A conta para Reino Unido, Japão e Brasil


A leitura de impacto não é nacional. A ordem atinge qualquer cliente da Anthropic fora dos Estados Unidos. No Reino Unido, na Alemanha e no Japão, equipes de TI passaram o fim de semana migrando cargas para alternativas como Claude 4.5, GPT-5 e Gemini 3 Pro. Firmas de cybersecurity ouvidas pela imprensa especializada relataram queda de qualidade em análise de binários e detecção de exploit chains, dois casos de uso para os quais o Mythos 5 tinha sido posicionado como referência.


No Japão, contratos de Claude em compliance bancário e em automação de back-office fechados em 2025 entram em cenário de força maior não previsto. As cláusulas típicas de SLA em contratos de SaaS de IA daquele ano não consideravam ordens de exportação noturna como cenário de descontinuidade. No Reino Unido, parte do esforço de IA do setor público depende de modelos da Anthropic, e o Departamento de Negócios e Comércio acompanha o caso pela ótica de soberania digital, debate que vinha em segundo plano até a semana passada.


Para o Brasil, o efeito é lateral mas instrutivo. Os grandes bancos brasileiros mantêm portfólio diversificado de modelos americanos em pilotos, e a descontinuidade abrupta por ordem executiva americana é exatamente o cenário que entrou em manuais internos de risco de IA ao longo de 2026. A próxima rodada de revisão tende a obrigar contratação de pelo menos dois modelos concorrentes para qualquer carga regulada, com cláusulas explícitas para risco geopolítico de fornecedor.


O custo de uma IA monocultura


O caso Anthropic faz em uma semana o que dois anos de relatório de risco não fizeram.

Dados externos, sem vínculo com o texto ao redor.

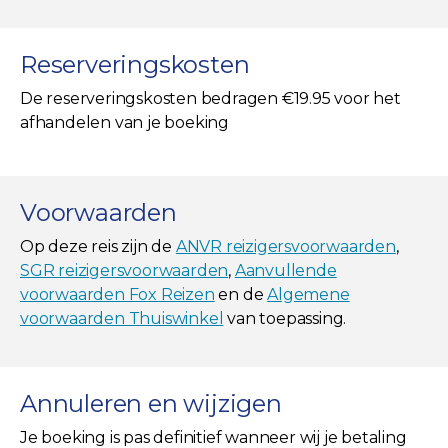
Reserveringskosten
De reserveringskosten bedragen €19.95 voor het
afhandelen van je boeking
Voorwaarden
Op deze reis zijn de
ANVR reizigersvoorwaarden
,
SGR reizigersvoorwaarden
,
Aanvullende
voorwaarden Fox Reizen
en de
Algemene
voorwaarden Thuiswinkel
van toepassing.
Annuleren en wijzigen
Je boeking is pas definitief wanneer wij je betaling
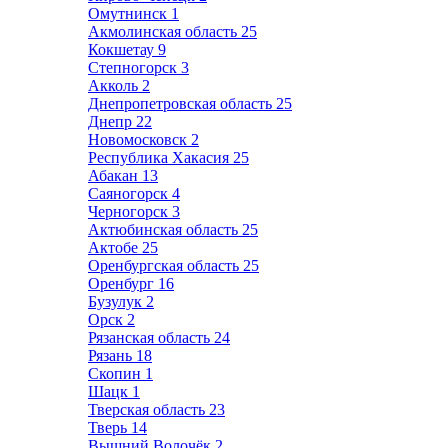
Омутнинск
1
Акмолинская область
25
Кокшетау
9
Степногорск
3
Акколь
2
Днепропетровская область
25
Днепр
22
Новомосковск
2
Республика Хакасия
25
Абакан
13
Саяногорск
4
Черногорск
3
Актюбинская область
25
Актобе
25
Оренбургская область
25
Оренбург
16
Бузулук
2
Орск
2
Рязанская область
24
Рязань
18
Скопин
1
Шацк
1
Тверская область
23
Тверь
14
Вышний Волочёк
2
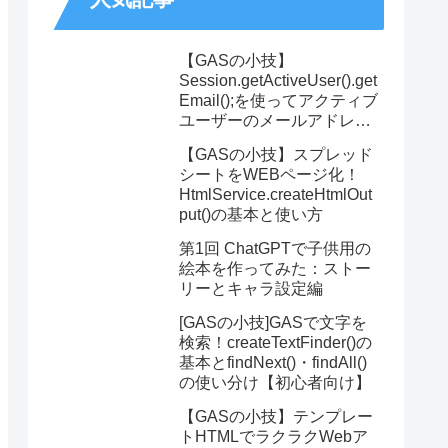
【GASの小技】
Session.getActiveUser().get
Email();を使ってアクティブ
ユーザーのメールアドレス
を取得する方法
【GASの小技】スプレッド
シートをWEBページ化！
HtmlService.createHtmlOut
put()の基本と使い方
第1回 ChatGPTで子供用の
絵本を作ってみた：ストー
リーとキャラ設定編
[GASの小技]GASで文字を
検索！createTextFinder()の
基本とfindNext()・findAll()
の使い分け【初心者向け】
【GASの小技】テンプレー
トHTMLでラクラクWebア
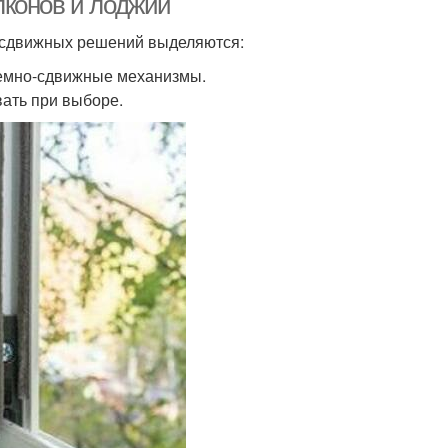
лконов и лоджий
-сдвижных решений выделяются:
ъемно-сдвижные механизмы.
ать при выборе.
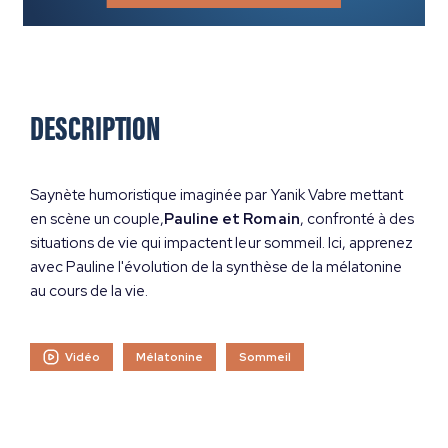
DESCRIPTION
​Saynète humoristique imaginée par Yanik Vabre mettant
en scène un couple,
Pauline et Romain
, confronté à des
situations de vie qui impactent leur sommeil. Ici, apprenez
avec Pauline l'évolution de la synthèse de la mélatonine
au cours de la vie.​
Vidéo
Mélatonine
Sommeil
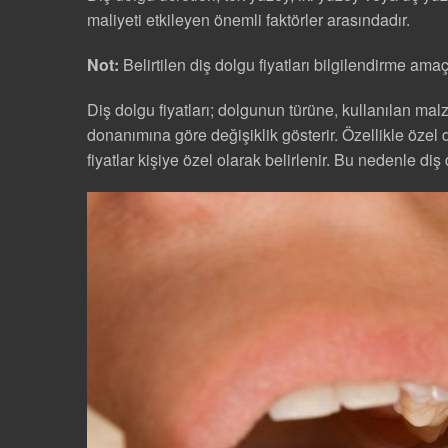
maliyeti etkileyen önemli faktörler arasındadır.
Not:
Belirtilen diş dolgu fiyatları bilgilendirme ama
Diş dolgu fiyatları; dolgunun türüne, kullanılan mal
donanımına göre değişiklik gösterir. Özellikle özel 
fiyatlar kişiye özel olarak belirlenir. Bu nedenle diş 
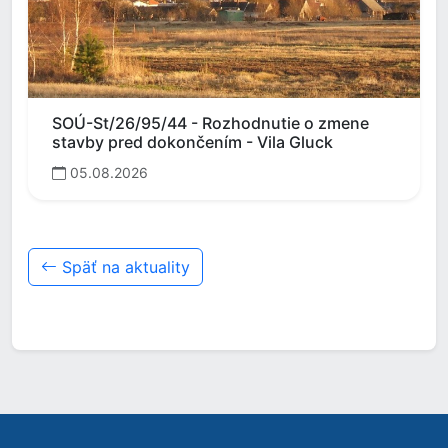
SOÚ-St/26/95/44 - Rozhodnutie o zmene
stavby pred dokončením - Vila Gluck
05.08.2026
Späť na aktuality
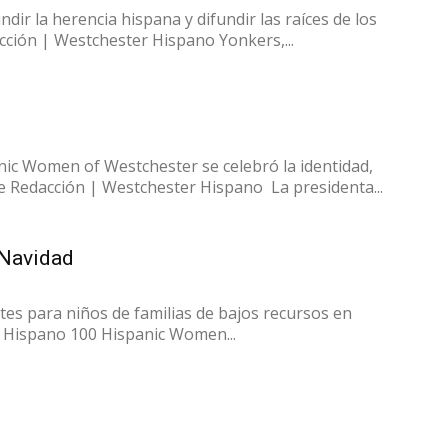
dir la herencia hispana y difundir las raíces de los
ción | Westchester Hispano Yonkers,...
nic Women of Westchester se celebró la identidad,
e Redacción | Westchester Hispano La presidenta...
 Navidad
es para niños de familias de bajos recursos en
 Hispano 100 Hispanic Women...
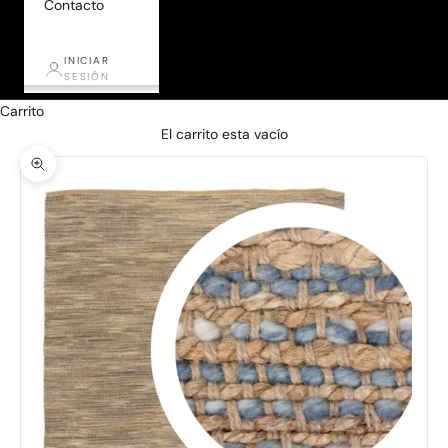
Contacto
INICIAR
SESIÓN
Carrito
El carrito esta vacío
Zoom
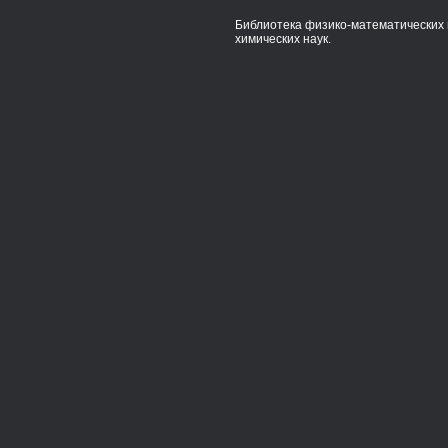
Библиотека физико-математических 
химических наук.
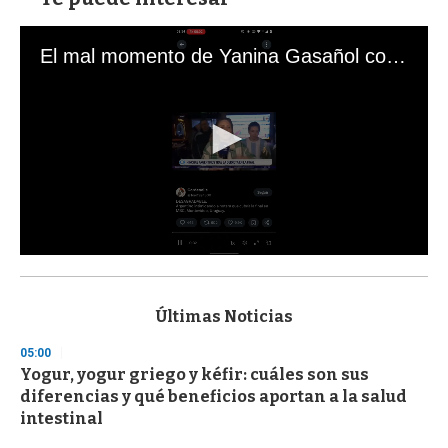
El mal momento de Yanina Gasañol con un hincha argentino en "Subrayado"
0
s
e
c
Últimas Noticias
o
n
05:00
d
Yogur, yogur griego y kéfir: cuáles son sus
s
o
diferencias y qué beneficios aportan a la salud
f
intestinal
3
3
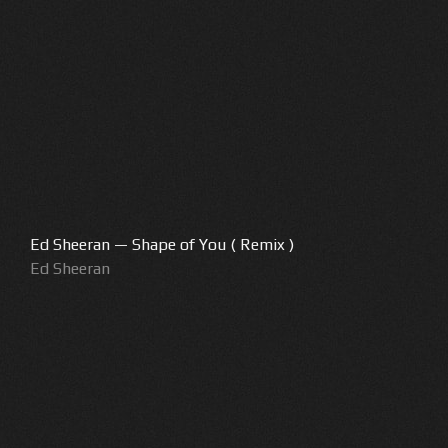
Ed Sheeran — Shape of You ( Remix )
Ed Sheeran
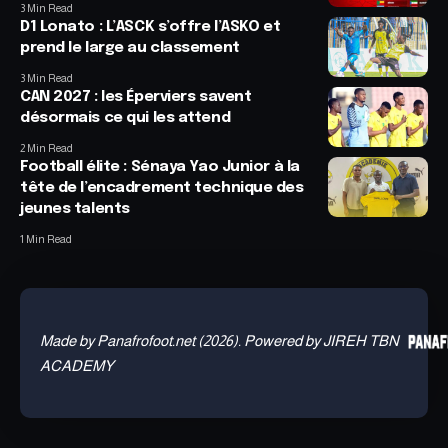
3 Min Read
D1 Lonato : L’ASCK s’offre l’ASKO et
prend le large au classement
3 Min Read
CAN 2027 : les Éperviers savent
désormais ce qui les attend
2 Min Read
Football élite : Sénaya Yao Junior à la
tête de l’encadrement technique des
jeunes talents
1 Min Read
Made by Panafrofoot.net (2026). Powered by JIREH TBN
ACADEMY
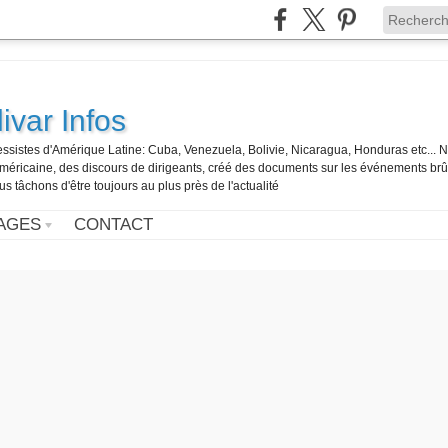
ivar Infos
gressistes d'Amérique Latine: Cuba, Venezuela, Bolivie, Nicaragua, Honduras etc... 
o-américaine, des discours de dirigeants, créé des documents sur les événements br
us tâchons d'être toujours au plus près de l'actualité
AGES
CONTACT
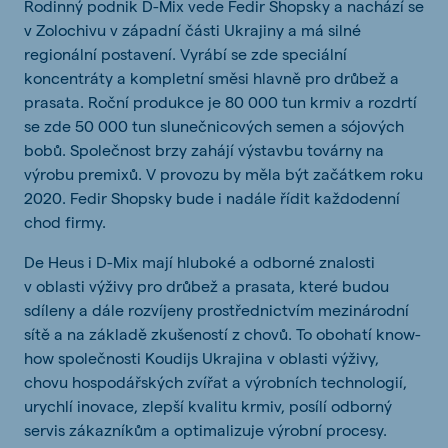
Rodinný podnik D-Mix vede Fedir Shopsky a nachází se
v Zolochivu v západní části Ukrajiny a má silné
regionální postavení. Vyrábí se zde speciální
koncentráty a kompletní směsi hlavně pro drůbež a
prasata. Roční produkce je 80 000 tun krmiv a rozdrtí
se zde 50 000 tun slunečnicových semen a sójových
bobů. Společnost brzy zahájí výstavbu továrny na
výrobu premixů. V provozu by měla být začátkem roku
2020. Fedir Shopsky bude i nadále řídit každodenní
chod firmy.
De Heus i D-Mix mají hluboké a odborné znalosti
v oblasti výživy pro drůbež a prasata, které budou
sdíleny a dále rozvíjeny prostřednictvím mezinárodní
sítě a na základě zkušeností z chovů. To obohatí know-
how společnosti Koudijs Ukrajina v oblasti výživy,
chovu hospodářských zvířat a výrobních technologií,
urychlí inovace, zlepší kvalitu krmiv, posílí odborný
servis zákazníkům a optimalizuje výrobní procesy.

Mostra ao C-level global que o stack de IA generativa é uma cadeia de suprimentos com ponto único de falha. Uma carta entregue a uma única CEO em São Francisco tirou do ar capacidade que clientes empresariais em todos os continentes haviam contratado.


A Anthropic vai para Washington negociar a volta dos modelos. Mesmo que consiga, e há sinal de que as conversas avançam, segundo a Fortune, o precedente está estabelecido. Para o comprador corporativo, a pergunta a ser respondida na próxima licitação não é mais qual modelo escolher, mas quantos fornecedores manter ativos para que uma ordem executiva noturna em outro país não derrube um serviço crítico de produção.